** Material supplied follows **
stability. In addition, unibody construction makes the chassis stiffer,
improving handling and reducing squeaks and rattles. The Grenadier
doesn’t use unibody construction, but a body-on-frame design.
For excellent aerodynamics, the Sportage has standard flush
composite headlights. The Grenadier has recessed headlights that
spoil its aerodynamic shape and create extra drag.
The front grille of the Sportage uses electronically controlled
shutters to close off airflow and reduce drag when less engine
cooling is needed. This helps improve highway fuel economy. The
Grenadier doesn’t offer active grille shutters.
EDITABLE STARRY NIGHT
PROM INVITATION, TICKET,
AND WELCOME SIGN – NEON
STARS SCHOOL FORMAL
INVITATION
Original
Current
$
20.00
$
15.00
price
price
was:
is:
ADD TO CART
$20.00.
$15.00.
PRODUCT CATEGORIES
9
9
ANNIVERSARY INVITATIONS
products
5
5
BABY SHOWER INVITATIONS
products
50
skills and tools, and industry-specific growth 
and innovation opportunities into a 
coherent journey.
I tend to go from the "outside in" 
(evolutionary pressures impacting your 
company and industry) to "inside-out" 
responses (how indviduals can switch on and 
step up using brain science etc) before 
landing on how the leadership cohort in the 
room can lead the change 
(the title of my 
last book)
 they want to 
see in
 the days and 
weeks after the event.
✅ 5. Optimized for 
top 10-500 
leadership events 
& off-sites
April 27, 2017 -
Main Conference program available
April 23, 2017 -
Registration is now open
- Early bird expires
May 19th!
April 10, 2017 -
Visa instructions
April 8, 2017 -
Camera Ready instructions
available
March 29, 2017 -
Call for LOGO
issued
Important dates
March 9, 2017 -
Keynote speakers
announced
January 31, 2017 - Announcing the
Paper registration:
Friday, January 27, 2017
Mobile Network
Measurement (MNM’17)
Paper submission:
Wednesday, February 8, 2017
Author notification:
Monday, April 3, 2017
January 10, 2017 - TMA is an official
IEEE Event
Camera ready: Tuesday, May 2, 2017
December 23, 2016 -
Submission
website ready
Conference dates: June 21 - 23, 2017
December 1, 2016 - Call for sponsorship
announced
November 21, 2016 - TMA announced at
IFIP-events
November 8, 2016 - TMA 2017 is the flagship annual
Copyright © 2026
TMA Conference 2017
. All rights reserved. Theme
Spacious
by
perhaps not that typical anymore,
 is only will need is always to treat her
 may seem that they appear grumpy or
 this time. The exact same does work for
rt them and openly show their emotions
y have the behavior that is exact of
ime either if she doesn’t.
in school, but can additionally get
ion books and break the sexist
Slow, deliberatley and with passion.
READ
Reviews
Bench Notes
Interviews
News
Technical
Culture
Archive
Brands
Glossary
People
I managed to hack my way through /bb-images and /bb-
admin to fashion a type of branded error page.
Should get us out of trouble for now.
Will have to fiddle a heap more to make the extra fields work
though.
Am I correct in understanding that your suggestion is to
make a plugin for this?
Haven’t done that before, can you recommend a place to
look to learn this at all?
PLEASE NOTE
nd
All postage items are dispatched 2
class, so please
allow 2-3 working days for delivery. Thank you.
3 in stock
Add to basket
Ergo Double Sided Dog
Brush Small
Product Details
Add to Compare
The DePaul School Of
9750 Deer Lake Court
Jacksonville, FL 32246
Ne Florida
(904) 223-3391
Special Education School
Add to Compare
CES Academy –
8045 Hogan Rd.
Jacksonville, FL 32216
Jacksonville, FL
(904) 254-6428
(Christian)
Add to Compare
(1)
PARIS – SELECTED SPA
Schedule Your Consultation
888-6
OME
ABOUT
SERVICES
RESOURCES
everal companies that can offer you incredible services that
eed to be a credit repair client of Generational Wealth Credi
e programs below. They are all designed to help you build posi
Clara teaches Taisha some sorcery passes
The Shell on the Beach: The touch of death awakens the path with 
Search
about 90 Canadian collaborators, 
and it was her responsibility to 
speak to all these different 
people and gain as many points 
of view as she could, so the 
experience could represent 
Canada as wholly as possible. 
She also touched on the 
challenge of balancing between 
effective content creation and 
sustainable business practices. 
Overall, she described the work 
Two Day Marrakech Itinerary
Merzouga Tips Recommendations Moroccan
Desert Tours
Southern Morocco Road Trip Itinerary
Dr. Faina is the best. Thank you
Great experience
** End of Material supplied **
◆ **Action item**
The answer consists of every line above in which the word "leadership" occurs.

◆ **Output for this exercise**
landing on how the leadership cohort in the 
leadership events 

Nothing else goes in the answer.